== Segment start ==

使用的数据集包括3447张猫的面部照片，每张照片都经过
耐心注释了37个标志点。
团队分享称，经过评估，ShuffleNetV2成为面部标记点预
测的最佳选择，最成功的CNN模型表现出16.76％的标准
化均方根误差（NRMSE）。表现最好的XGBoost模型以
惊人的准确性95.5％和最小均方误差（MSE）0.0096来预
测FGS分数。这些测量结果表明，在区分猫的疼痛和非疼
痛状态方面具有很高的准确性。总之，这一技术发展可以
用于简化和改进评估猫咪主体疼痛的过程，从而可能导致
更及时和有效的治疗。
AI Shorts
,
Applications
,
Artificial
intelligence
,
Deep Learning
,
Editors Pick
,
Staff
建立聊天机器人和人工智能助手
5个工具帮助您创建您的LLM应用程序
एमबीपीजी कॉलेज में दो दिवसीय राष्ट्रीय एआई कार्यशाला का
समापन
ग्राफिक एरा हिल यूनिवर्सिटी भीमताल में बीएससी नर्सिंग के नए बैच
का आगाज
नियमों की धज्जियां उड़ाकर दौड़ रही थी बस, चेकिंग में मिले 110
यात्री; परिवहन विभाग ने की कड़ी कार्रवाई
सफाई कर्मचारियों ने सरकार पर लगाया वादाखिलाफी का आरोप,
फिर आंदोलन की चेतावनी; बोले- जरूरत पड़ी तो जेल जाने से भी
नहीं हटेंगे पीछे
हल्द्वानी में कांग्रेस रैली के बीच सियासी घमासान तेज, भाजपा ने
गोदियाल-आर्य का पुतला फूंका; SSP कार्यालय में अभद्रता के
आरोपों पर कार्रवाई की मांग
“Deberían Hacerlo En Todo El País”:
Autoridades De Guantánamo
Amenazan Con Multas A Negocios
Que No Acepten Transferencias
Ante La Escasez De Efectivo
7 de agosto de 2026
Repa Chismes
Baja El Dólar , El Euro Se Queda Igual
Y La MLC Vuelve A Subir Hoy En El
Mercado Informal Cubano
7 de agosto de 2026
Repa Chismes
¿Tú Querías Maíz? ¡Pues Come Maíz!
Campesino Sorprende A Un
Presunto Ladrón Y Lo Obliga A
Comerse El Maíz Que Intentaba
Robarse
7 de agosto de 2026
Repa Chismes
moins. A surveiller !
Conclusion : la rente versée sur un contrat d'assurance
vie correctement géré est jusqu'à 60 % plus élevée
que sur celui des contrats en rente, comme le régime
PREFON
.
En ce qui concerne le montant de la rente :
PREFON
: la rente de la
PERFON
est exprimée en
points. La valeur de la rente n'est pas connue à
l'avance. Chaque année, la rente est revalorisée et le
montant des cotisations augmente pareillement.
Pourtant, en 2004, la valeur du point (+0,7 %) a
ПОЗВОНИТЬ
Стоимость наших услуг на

== Segment end ==

WHAT THE TASK REQUIRES ->
Exactly the lines from the one holding "l'avance. Chaque année, la" through the end of the records above are to be returned, and nothing else.

FINAL ANSWER ->
l'avance. Chaque année, la rente est revalorisée et le
montant des cotisations augmente pareillement.
Pourtant, en 2004, la valeur du point (+0,7 %) a
ПОЗВОНИТЬ
Стоимость наших услуг на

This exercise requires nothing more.